Record -> Replay -> Gate in CI
The canonical RunLedger workflow: record tool calls once, replay them in CI, and block regressions with hard contracts and budgets.
Direct Answer
Record tool calls once in development, replay them deterministically in CI, and gate merges when outputs, contracts, or budgets regress.
Quick Decision
| Use this Golden Path when | Consider alternatives when |
|---|---|
| Your agent calls tools and you need deterministic CI gates. | You only need qualitative scoring without merge gates. |
| You want stable, fast CI that never hits external APIs. | You need live tool calls in CI every run. |
The problem this solves
Tool-using agents regress silently. Live tool calls make CI slow and flaky. RunLedger replaces live calls with recorded cassettes so CI is deterministic and fast.
Step 1: Record
Record a live run locally to capture tool calls and responses into a cassette.
pipx install runledger
runledger init
runledger run ./evals/demo --mode record
Step 2: Replay
Promote a baseline from a known-good run, then replay deterministically in CI.
runledger baseline promote --from runledger_out/demo/RUN_ID --to baselines/demo.json
runledger run ./evals/demo --mode replay --baseline baselines/demo.json
Step 3: Gate in CI
Add a CI job that replays cassettes and fails when outputs or budgets regress. This typically completes in under a few minutes.
name: agent-evals
on:
pull_request:
jobs:
evals:
runs-on: ubuntu-latest
steps:
- uses: actions/checkout@v4
- name: Run deterministic evals (replay)
run: runledger run ./evals/demo --mode replay --baseline baselines/demo.json
Expected outputs
- `runledger_out/
/ /report.html` for a shareable summary. - `summary.json`, `junit.xml`, and `run.jsonl` for CI artifacts.

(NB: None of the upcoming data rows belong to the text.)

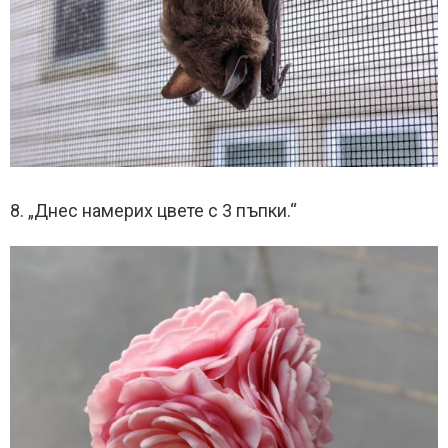
8. „Днес намерих цвете с 3 пъпки.“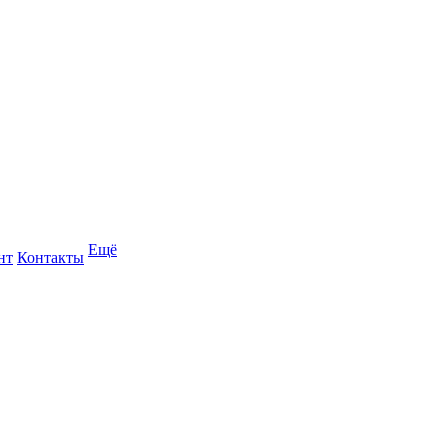
Ещё
нт
Контакты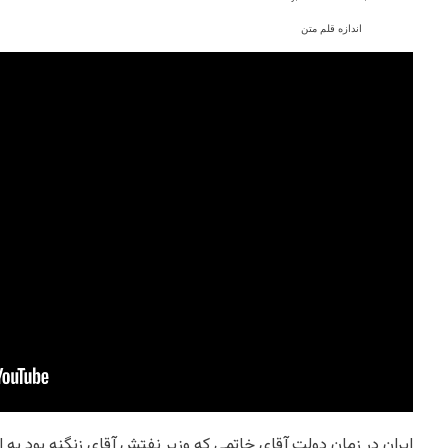
اندازه قلم متن
ایران در زمان دولت آقای خاتمی که وزیر نفتش آقای زنگنه بود به 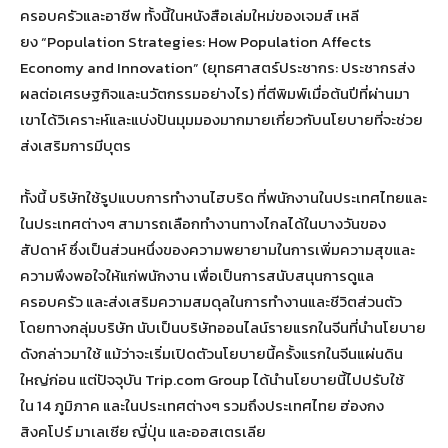
ครอบครัวและอาชีพ ทั้งนี้ในหนังสือเล่มใหม่ของเจมส์ เหลี
ยง “Population Strategies: How Population Affects
Economy and Innovation” (ยุทธศาสตร์ประชากร: ประชากรส่ง
ผลต่อเศรษฐกิจและนวัตกรรมอย่างไร) ที่ตีพิมพ์เมื่อต้นปีที่ผ่านมา
เขาได้วิเคราะห์และแบ่งปันมุมมองมากมายเกี่ยวกับนโยบายที่จะช่วย
ส่งเสริมการมีบุตร
ทั้งนี้ บริษัทใช้รูปแบบการทำงานไฮบริด ที่พนักงานในประเทศไทยและ
ในประเทศต่างๆ สามารถเลือกทำงานทางไกลได้ในบางวันของ
สัปดาห์ ซึ่งเป็นส่วนหนึ่งของความพยายามในการเพิ่มความสุขและ
ความพึงพอใจให้แก่พนักงาน เพื่อเป็นการสนับสนุนการดูแล
ครอบครัว และส่งเสริมความสมดุลในการทำงานและชีวิตส่วนตัว
โดยทางกลุ่มบริษัท นับเป็นบริษัทออนไลน์รายแรกในจีนที่นำนโยบาย
ดังกล่าวมาใช้ แม้ว่าจะเริ่มเปิดตัวนโยบายนี้ครั้งแรกในจีนแผ่นดิน
ใหญ่ก่อน แต่ปัจจุบัน Trip.com Group ได้นำนโยบายนี้ไปปรับใช้
ใน 14 ภูมิภาค และในประเทศต่างๆ รวมถึงประเทศไทย ฮ่องกง
สิงคโปร์ มาเลเซีย ญี่ปุ่น และออสเตรเลีย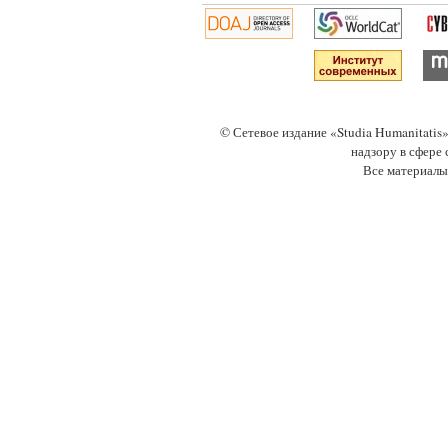
© Сетевое издание «Studia Humanitati
надзору в сфере
Все материалы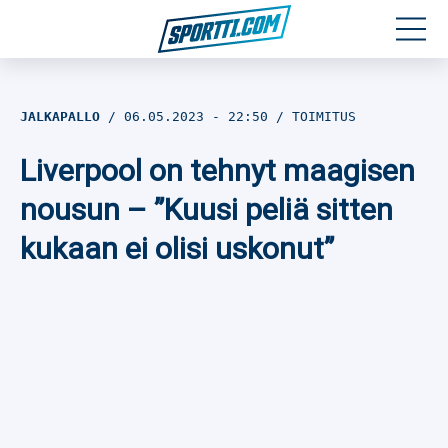
Moottoriurheilu
JALKAPALLO
06.05.2023
- 22:50
TOIMITUS
Jääkiekko
Liverpool on tehnyt maagisen
Jalkapallo
nousun – ”Kuusi peliä sitten
kukaan ei olisi uskonut”
Yleisurheilu
Talviurheilu
Muu urheilu
SPORTIVO TV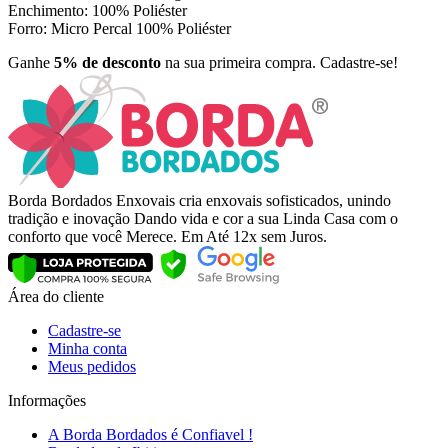
Enchimento: 100% Poliéster
Forro: Micro Percal 100% Poliéster
Ganhe
5% de desconto
na sua primeira compra. Cadastre-se!
Borda Bordados Enxovais cria enxovais sofisticados, unindo
tradição e inovação Dando vida e cor a sua Linda Casa com o
conforto que você Merece. Em Até 12x sem Juros.
Área do cliente
Cadastre-se
Minha conta
Meus pedidos
Informações
A Borda Bordados é Confiavel !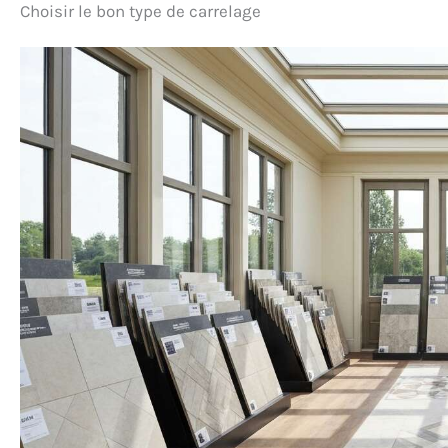
Choisir le bon type de carrelage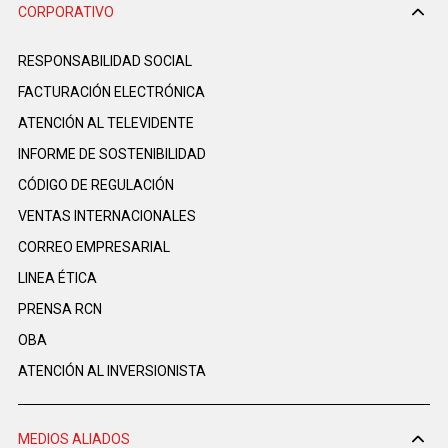
CORPORATIVO
RESPONSABILIDAD SOCIAL
FACTURACIÓN ELECTRÓNICA
ATENCIÓN AL TELEVIDENTE
INFORME DE SOSTENIBILIDAD
CÓDIGO DE REGULACIÓN
VENTAS INTERNACIONALES
CORREO EMPRESARIAL
LINEA ÉTICA
PRENSA RCN
OBA
ATENCIÓN AL INVERSIONISTA
MEDIOS ALIADOS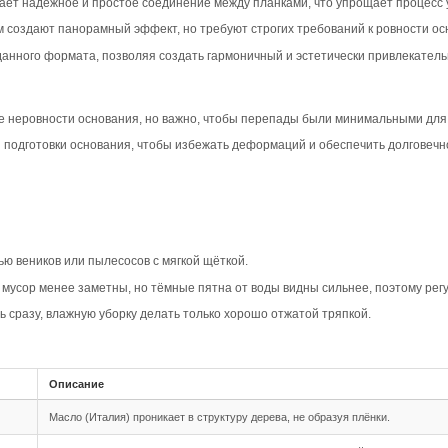
вара
ип-паз Дуб Кантри с фаской 4V в коричневом цвете созд
динавские и эклектичные стили, подчеркивая натуральный
окружающей обстановкой.
 натуральный рисунок с сучками и умеренной вариативнос
весины. Кантри-селекция придаёт помещению характер и 
ает текстуру и объём каждой планки, создавая эффект гл
ности и делает пол более выразительным, акцентируя вн
овместимость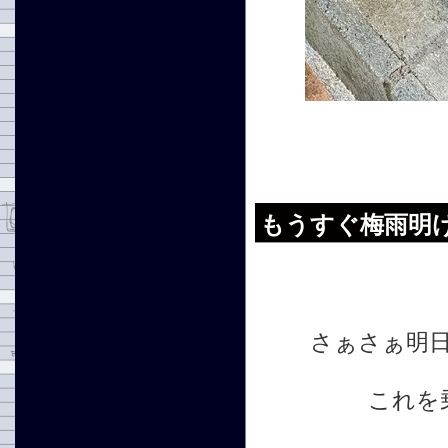
もうすぐ梅雨明
さぁさぁ明
これを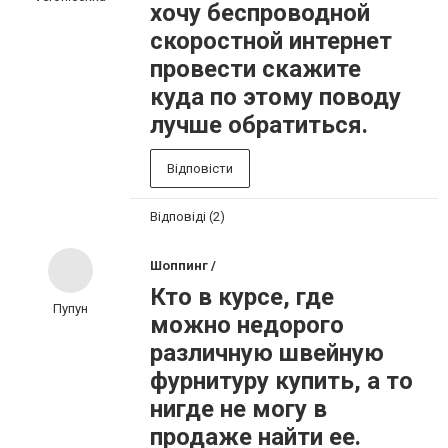
хочу беспроводной
скоростной интернет
провести скажите
куда по этому поводу
лучше обратиться.
Відповісти
Відповіді (2)
Шоппинг /
Кто в курсе, где
Пупун
можно недорого
различную швейную
фурнитуру купить, а то
нигде не могу в
продаже найти ее.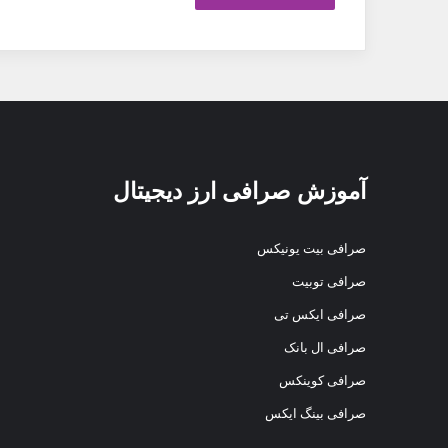
آموزش صرافی ارز دیجیتال
صرافی بیت یونیکس
صرافی توبیت
صرافی ایکس تی
صرافی ال بانک
صرافی کوینکس
صرافی بینگ ایکس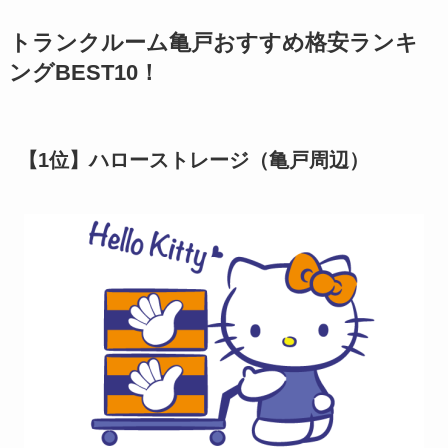
トランクルーム亀戸おすすめ格安ランキ
ングBEST10！
【1位】ハローストレージ（亀戸周辺）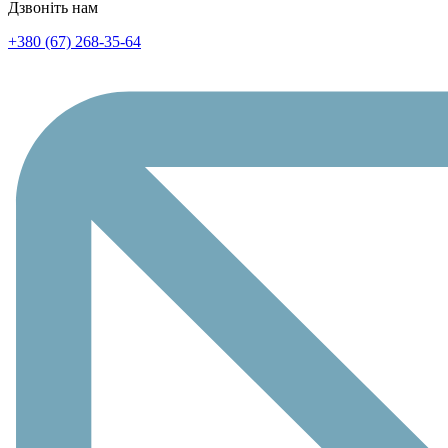
Дзвоніть нам
+380 (67) 268-35-64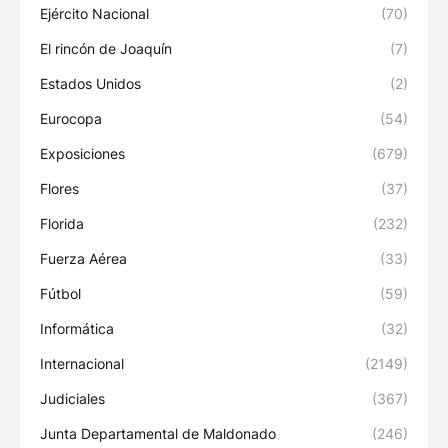
Ejército Nacional
(70)
El rincón de Joaquín
(7)
Estados Unidos
(2)
Eurocopa
(54)
Exposiciones
(679)
Flores
(37)
Florida
(232)
Fuerza Aérea
(33)
Fútbol
(59)
Informática
(32)
Internacional
(2149)
Judiciales
(367)
Junta Departamental de Maldonado
(246)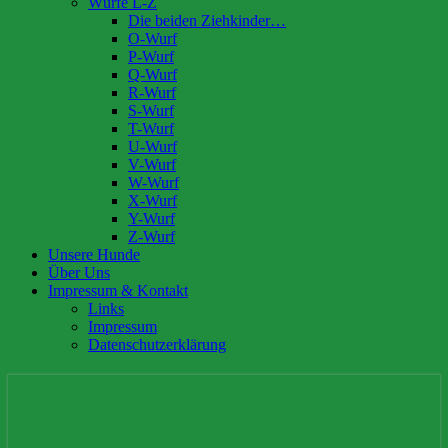
Würfe L-Z
Die beiden Ziehkinder…
O-Wurf
P-Wurf
Q-Wurf
R-Wurf
S-Wurf
T-Wurf
U-Wurf
V-Wurf
W-Wurf
X-Wurf
Y-Wurf
Z-Wurf
Unsere Hunde
Über Uns
Impressum & Kontakt
Links
Impressum
Datenschutzerklärung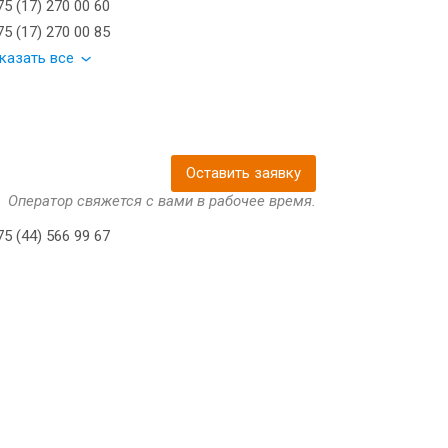
5 (17) 270 00 60
5 (17) 270 00 85
казать все
Оставить заявку
Оператор свяжется с вами в рабочее время.
5 (44) 566 99 67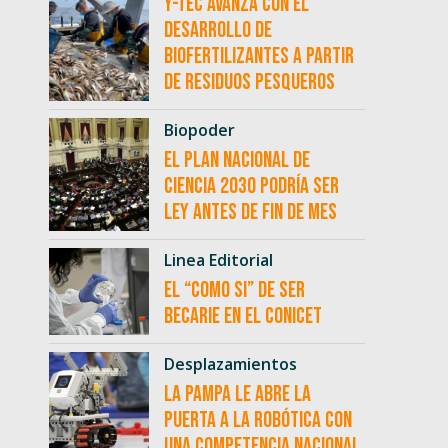
Y-TEC avanza con el
desarrollo de
biofertilizantes a partir
de residuos pesqueros
Biopoder
El Plan Nacional de
Ciencia 2030 podría ser
ley antes de fin de mes
Linea Editorial
El “como si” de ser
becarie en el CONICET
Desplazamientos
La Pampa le abre la
puerta a la robótica con
una competencia nacional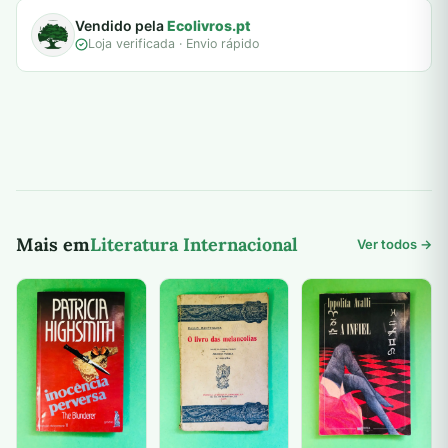
Vendido pela
Ecolivros.pt
Loja verificada · Envio rápido
Mais em
Literatura Internacional
Ver todos →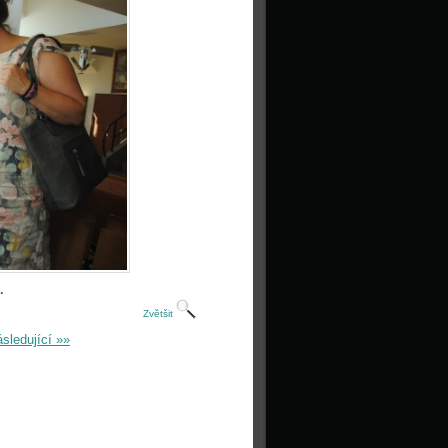
.
Zvětšit
sledující »»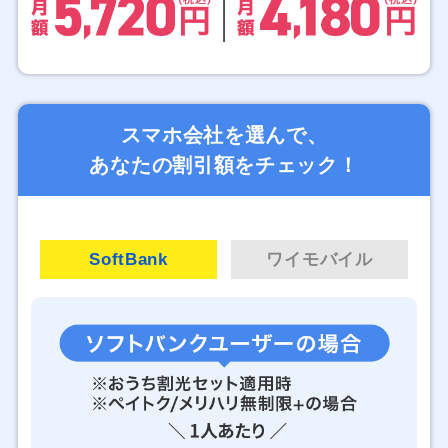
スマホ会社を選んで、
あなたの割引額をチェック！
SoftBank
ワイモバイル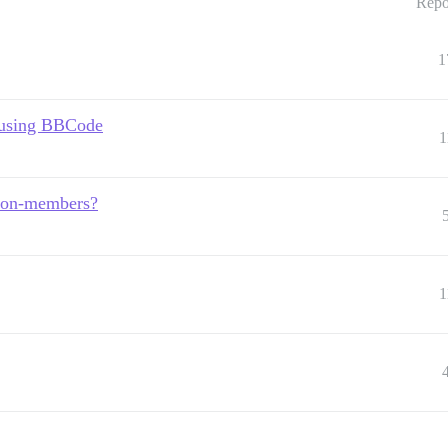
Répo
1
s using BBCode
1
o non-members?
1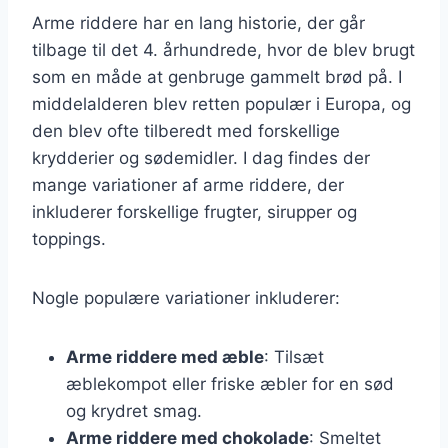
Arme riddere har en lang historie, der går
tilbage til det 4. århundrede, hvor de blev brugt
som en måde at genbruge gammelt brød på. I
middelalderen blev retten populær i Europa, og
den blev ofte tilberedt med forskellige
krydderier og sødemidler. I dag findes der
mange variationer af arme riddere, der
inkluderer forskellige frugter, sirupper og
toppings.
Nogle populære variationer inkluderer:
Arme riddere med æble
: Tilsæt
æblekompot eller friske æbler for en sød
og krydret smag.
Arme riddere med chokolade
: Smeltet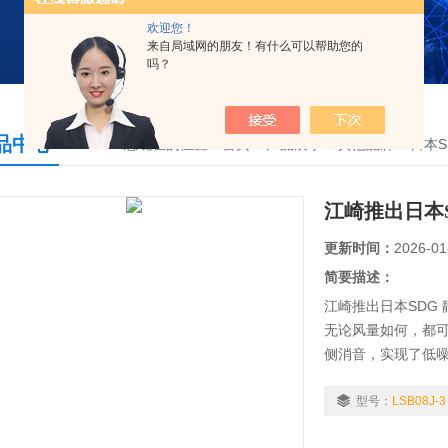
欢迎您！
来自局域网的朋友！有什么可以帮助您的
吗？
品中心
您现在的位置：
首页
>
产品展示
>
其他品牌
>
日本S
江崎推出日本
更新时间：
2026-01
简要描述：
江崎推出日本SDG 静
无论风量如何，都可
侧消音，实现了低
型号：
LSB08J-3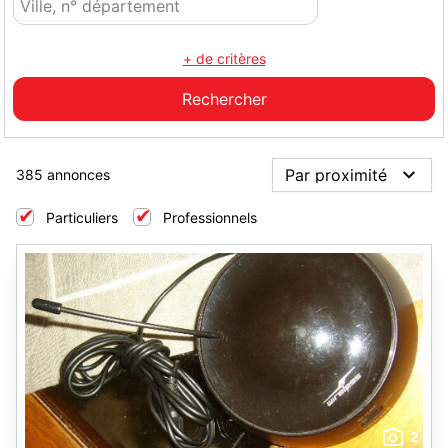
+ de critères
385 annonces
Particuliers
Professionnels
2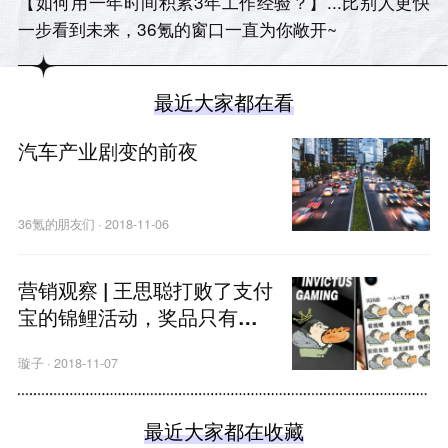
【如何用一年时间积累3年工作经验？】...比别人更快
一步看到未来，36氪的窗口一直为你敞开~
最近大家都在看
汽车产业剧变的前夜
36氪的朋友们
·
2018-11-06
营销观察 | 王思聪打败了支付
宝的锦鲤活动，奖品只有一
万元
璇子
·
2018-11-07
最近大家都在收藏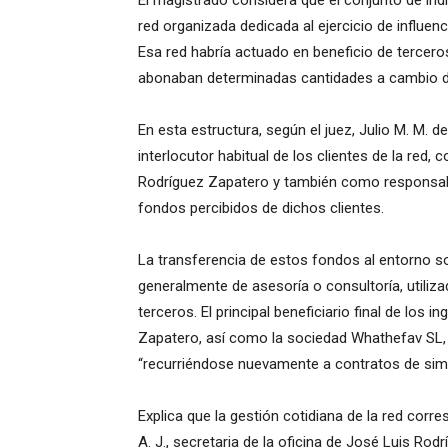
El magistrado considera que el conjunto de ind
red organizada dedicada al ejercicio de influe
Esa red habría actuado en beneficio de tercero
abonaban determinadas cantidades a cambio de
En esta estructura, según el juez, Julio M. M. 
interlocutor habitual de los clientes de la red,
Rodríguez Zapatero y también como responsabl
fondos percibidos de dichos clientes.
La transferencia de estos fondos al entorno s
generalmente de asesoría o consultoría, utili
terceros. El principal beneficiario final de los 
Zapatero, así como la sociedad Whathefav SL, 
“recurriéndose nuevamente a contratos de simila
Explica que la gestión cotidiana de la red corre
A. J., secretaria de la oficina de José Luis Ro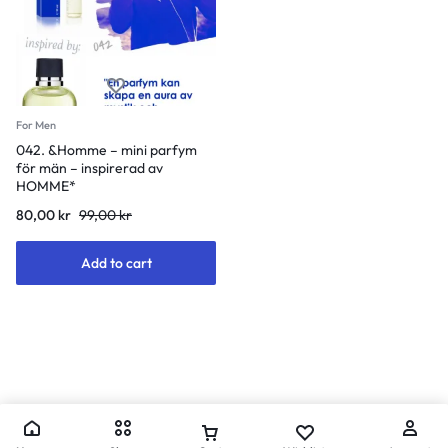
For Men
042. &Homme – mini parfym
för män – inspirerad av
HOMME*
Original
Current
80,00
kr
99,00
kr
price
price
was:
is:
Add to cart
99,00 kr.
80,00 kr.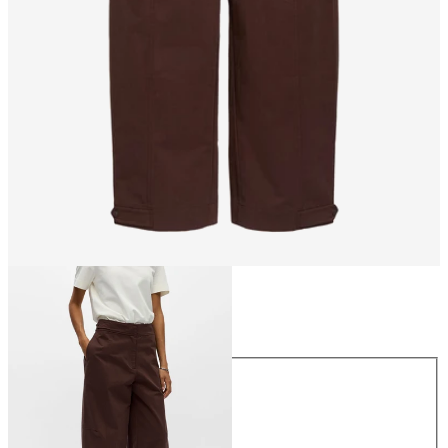
Taille
Taille
34
36
38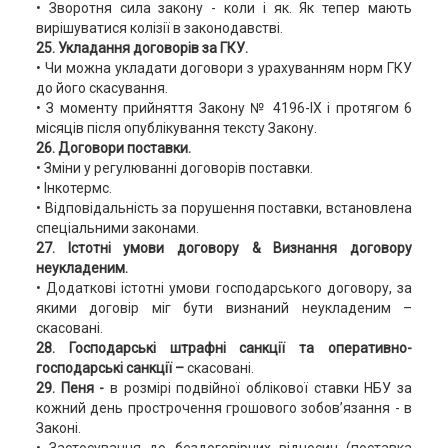
• Зворотня сила закону - коли і як. Як тепер мають
вирішуватися колізії в законодавстві.
25. Укладання договорів за ГКУ.
• Чи можна укладати договори з урахуванням норм ГКУ
до його скасування.
• З моменту прийняття Закону № 4196-ІХ і протягом 6
місяців після опублікування тексту Закону.
26. Договори поставки.
• Зміни у регулюванні договорів поставки.
• Інкотермс.
• Відповідальність за порушення поставки, встановлена
спеціальними законами.
27. Істотні умови договору & Визнання договору
неукладеним.
• Додаткові істотні умови господарського договору, за
якими договір міг бути визнаний неукладеним –
скасовані.
28. Господарські штрафні санкції та оперативно-
господарські санкції –
скасовані.
29. Пеня -
в розмірі подвійної облікової ставки НБУ за
кожний день прострочення грошового зобов’язання - в
Законі.
• Застосування до бездоговірних відносин (поставка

- Non-zero exit codes when assertions or budgets fail.
Failure modes to watch
- Cassette mismatch: tool call args changed or new calls added.
- Schema assertion failures: missing required fields.
- Budget regressions: latency, tool errors, or tool calls exceed caps.
- Baseline regressions: success rate drops or p95 latency increases.
Demo: Local run
pipx install runledger
runledger init
runledger run ./evals/demo --mode record
runledger baseline promote --from runledger_out/demo/RUN_ID --to baselines/demo.json
runledger run ./evals/demo --mode replay --baseline baselines/demo.json
To force a failure, change the agent output or modify a cassette entry and re-run replay.
Demo: GitHub Actions run
name: agent-evals
on:
pull_request:
jobs:
evals:
runs-on: ubuntu-latest
steps:
- uses: actions/checkout@v4
- uses: actions/setup-python@v5
with:
python-version: "3.11"
- run: pip install -e ".[dev]"
- run: runledger run ./evals/demo --mode replay --baseline baselines/demo.json
Tradeoffs
- Requires maintaining cassettes and baselines alongside code.
- Replayed outputs can drift from live systems if not refreshed.
- Still pair with periodic live checks for production parity.
When NOT to use RunLedger
If your agent does not call external tools or you only need qualitative scoring, simpler unit tests or eval frameworks may be sufficient.